The second vulnerability factor considers the community’s experience in dealing with erosion and sedimentation processes. This was assessed through the number of migrations (Fig. 3c) that the community performed due to erosion or sedimentation, which was computed by the Mamirauá census. Communities that have already migrated due to this process are assumed to be more prepared to deal with future disasters due to their improved knowledge of the impacts and the potential adoption of disaster prevention and response measures. The vulnerability value was normalized considering a maximum weight (1.0) for zero migrations, 0.8 for one migration, 0.6 for two, 0.4 for three and a minimum value of 0.2 for four or more migrations.

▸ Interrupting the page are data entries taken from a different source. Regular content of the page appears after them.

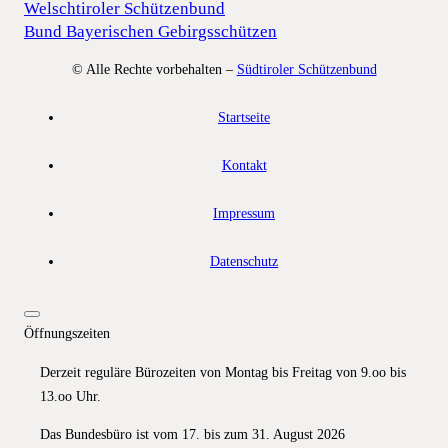
Welschtiroler Schützenbund
Bund Bayerischen Gebirgsschützen
© Alle Rechte vorbehalten –
Südtiroler Schützenbund
Startseite
Kontakt
Impressum
Datenschutz
Öffnungszeiten
Derzeit reguläre Bürozeiten von Montag bis Freitag von 9.oo bis
13.oo Uhr.
Das Bundesbüro ist vom 17. bis zum 31. August 2026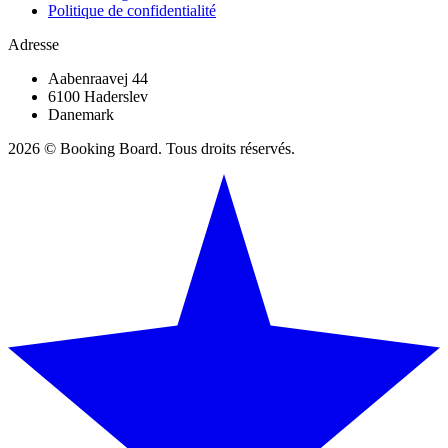
Politique de confidentialité
Adresse
Aabenraavej 44
6100 Haderslev
Danemark
2026 © Booking Board. Tous droits réservés.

The third factor is the number of women, children and elderly people of each community. While gender imbalance generally puts women at higher risk during disasters (Cutter et al., 2003), age is also considered a factor of vulnerability due to challenges to cope with the disaster consequences⁸³. The values were rescaled between 0 and 1 using the “distance to the target”. Considering the largest numbers of people in the age group of 0 to 12 years (children) and people over 60 years (elderly)⁹³.

Finally, the fourth factor is based on the Social Development Index developed by Mamirauá Reserve^73,98, which considers three metrics (education, economic development and social organization) and was designed to account for the social diversity between localities across the heterogeneous landscape of the reserve. The final Social Development Index is the average of the three metrics (education, economic development and social organization), and ranges from 0 to 1.

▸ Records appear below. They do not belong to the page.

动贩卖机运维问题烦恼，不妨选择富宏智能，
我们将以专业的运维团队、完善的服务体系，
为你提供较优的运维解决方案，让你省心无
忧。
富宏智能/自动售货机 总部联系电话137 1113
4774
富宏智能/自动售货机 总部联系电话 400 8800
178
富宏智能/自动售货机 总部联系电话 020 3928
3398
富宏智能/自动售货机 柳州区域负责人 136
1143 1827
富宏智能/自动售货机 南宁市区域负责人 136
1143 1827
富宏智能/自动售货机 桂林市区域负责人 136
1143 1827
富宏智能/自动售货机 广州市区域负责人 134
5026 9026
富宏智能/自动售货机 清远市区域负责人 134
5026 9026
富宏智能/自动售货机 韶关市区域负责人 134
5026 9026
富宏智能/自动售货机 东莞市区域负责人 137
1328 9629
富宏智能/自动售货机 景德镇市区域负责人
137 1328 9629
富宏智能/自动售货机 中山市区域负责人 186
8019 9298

The education metric is based on the fact that access to education is a fundamental step toward empowerment of local people to deal with social challenges and inequalities. The adopted metric gives a 2/3 weight for the fraction of the community people between 10–14 years that can read and a 1/3 weight for the fraction of the community over 15 years old that can read.

The economic situation of the communities was evaluated through the economic component of the social development metric, by considering the average number of equipment (fridge, oven, boat engine, bed, mobile telephone, television, etc.) per house. This metric has been considered adequate to assess riverine communities due to difficulties in obtaining other more typical metrics, such as income per capita/per family, as non-monetary income is common (e.g. direct extraction of natural resources), commercial relationships are usually not registered by them, and the high seasonality of local production makes it difficult to accurately compute the annual average monetary incomes⁹⁸. Thus, the consumption of durable goods, as computed by the economic index within the social development index, was deemed by these authors as the most suitable pattern to assess the economic situation of these social groups. This approach thus addresses the complexities of data collection in remote areas by using proxies and simplified statistical techniques to maintain the relevance of the index⁹⁸.

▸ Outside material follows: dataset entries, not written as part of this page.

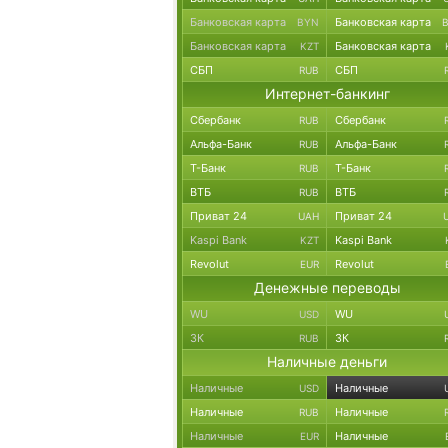
Банковская карта
Банковская карта
BYN
Банковская карта
Банковская карта
KZT
СБП
СБП
RUB
Интернет-банкинг
Сбербанк
Сбербанк
RUB
Альфа-Банк
Альфа-Банк
RUB
Т-Банк
Т-Банк
RUB
ВТБ
ВТБ
RUB
Приват 24
Приват 24
UAH
Kaspi Bank
Kaspi Bank
KZT
Revolut
Revolut
EUR
Денежные переводы
WU
WU
USD
ЗК
ЗК
RUB
Наличные деньги
Наличные
Наличные
USD
Наличные
Наличные
RUB
Наличные
Наличные
EUR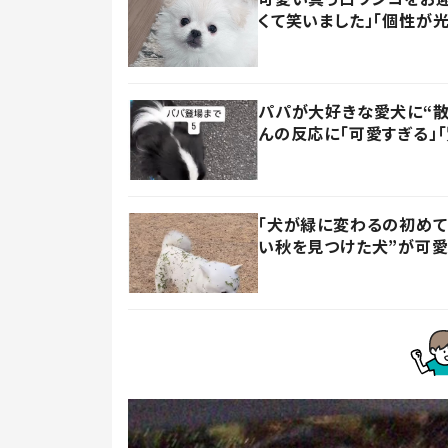
くて笑いました」「個性が
パパが大好きな愛犬に“散
んの反応に「可愛すぎる」
「犬が緑に変わるの初めて
い秋を見つけた犬”が可愛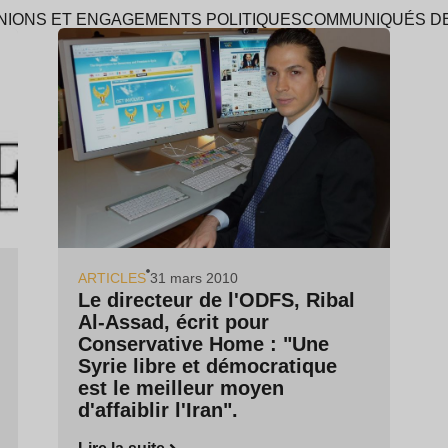
NIONS ET ENGAGEMENTS POLITIQUES
COMMUNIQUÉS D
ARTICLES
31 mars 2010
Le directeur de l'ODFS, Ribal
Al-Assad, écrit pour
Conservative Home : "Une
Syrie libre et démocratique
est le meilleur moyen
d'affaiblir l'Iran".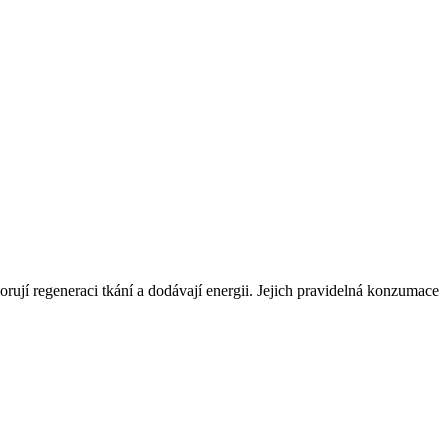
rují regeneraci tkání a dodávají energii. Jejich pravidelná konzumace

The social organization metric is related to the importance of having organized local communities to promote the locality’s welfare and social development. In remote rural communities such as in Amazonia, the relevance of social organization has unique particularities, associated with the environment’s dynamics, the reduced number of people, parental relationships and the community’s history. The adopted metric considers the existence of services and infrastructure in the communities, including a local association, a health agent, a school, and a community center. Specifically, the presence of a local association guarantees the legal recognition of the community, allowing it to access public services and carry out financial transactions. A health agent indicates a formal integration into the health system, while the presence of a school addresses educational needs, sometimes including both adult and youth education.

Finally, the community center serves as a venue for cultural, social, and political activities, reflecting the community’s organizational capacity. A 0.25 weight is given to each of these social organization infrastructures.